Input:
<<<<

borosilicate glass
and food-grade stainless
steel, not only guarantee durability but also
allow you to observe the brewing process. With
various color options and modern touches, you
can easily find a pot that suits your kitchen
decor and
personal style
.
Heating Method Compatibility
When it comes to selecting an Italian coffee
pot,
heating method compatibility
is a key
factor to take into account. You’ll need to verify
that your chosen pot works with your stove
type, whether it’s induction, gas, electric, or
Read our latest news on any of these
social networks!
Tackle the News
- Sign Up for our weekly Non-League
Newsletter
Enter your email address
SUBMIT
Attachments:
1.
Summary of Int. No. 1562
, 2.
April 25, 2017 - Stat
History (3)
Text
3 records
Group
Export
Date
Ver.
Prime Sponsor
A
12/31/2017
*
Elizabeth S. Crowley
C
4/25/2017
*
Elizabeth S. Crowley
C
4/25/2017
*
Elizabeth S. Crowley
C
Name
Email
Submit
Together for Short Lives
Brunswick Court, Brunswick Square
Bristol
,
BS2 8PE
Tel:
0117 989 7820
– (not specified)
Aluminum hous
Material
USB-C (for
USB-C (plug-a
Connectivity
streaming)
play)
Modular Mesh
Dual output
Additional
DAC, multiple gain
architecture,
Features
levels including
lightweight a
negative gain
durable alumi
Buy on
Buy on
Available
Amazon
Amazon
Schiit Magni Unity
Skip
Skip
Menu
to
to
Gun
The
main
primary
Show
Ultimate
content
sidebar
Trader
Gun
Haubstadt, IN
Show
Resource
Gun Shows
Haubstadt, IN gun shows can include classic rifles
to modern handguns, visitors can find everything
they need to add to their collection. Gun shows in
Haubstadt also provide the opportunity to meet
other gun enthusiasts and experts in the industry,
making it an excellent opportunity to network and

>>>>

Your assignment: Please retype all of the lines above exactly as they stand.

Response box:
borosilicate glass
and food-grade stainless
steel, not only guarantee durability but also
allow you to observe the brewing process. With
various color options and modern touches, you
can easily find a pot that suits your kitchen
decor and
personal style
.
Heating Method Compatibility
When it comes to selecting an Italian coffee
pot,
heating method compatibility
is a key
factor to take into account. You’ll need to verify
that your chosen pot works with your stove
type, whether it’s induction, gas, electric, or
Read our latest news on any of these
social networks!
Tackle the News
- Sign Up for our weekly Non-League
Newsletter
Enter your email address
SUBMIT
Attachments:
1.
Summary of Int. No. 1562
, 2.
April 25, 2017 - Stat
History (3)
Text
3 records
Group
Export
Date
Ver.
Prime Sponsor
A
12/31/2017
*
Elizabeth S. Crowley
C
4/25/2017
*
Elizabeth S. Crowley
C
4/25/2017
*
Elizabeth S. Crowley
C
Name
Email
Submit
Together for Short Lives
Brunswick Court, Brunswick Square
Bristol
,
BS2 8PE
Tel:
0117 989 7820
– (not specified)
Aluminum hous
Material
USB-C (for
USB-C (plug-a
Connectivity
streaming)
play)
Modular Mesh
Dual output
Additional
DAC, multiple gain
architecture,
Features
levels including
lightweight a
negative gain
durable alumi
Buy on
Buy on
Available
Amazon
Amazon
Schiit Magni Unity
Skip
Skip
Menu
to
to
Gun
The
main
primary
Show
Ultimate
content
sidebar
Trader
Gun
Haubstadt, IN
Show
Resource
Gun Shows
Haubstadt, IN gun shows can include classic rifles
to modern handguns, visitors can find everything
they need to add to their collection. Gun shows in
Haubstadt also provide the opportunity to meet
other gun enthusiasts and experts in the industry,
making it an excellent opportunity to network and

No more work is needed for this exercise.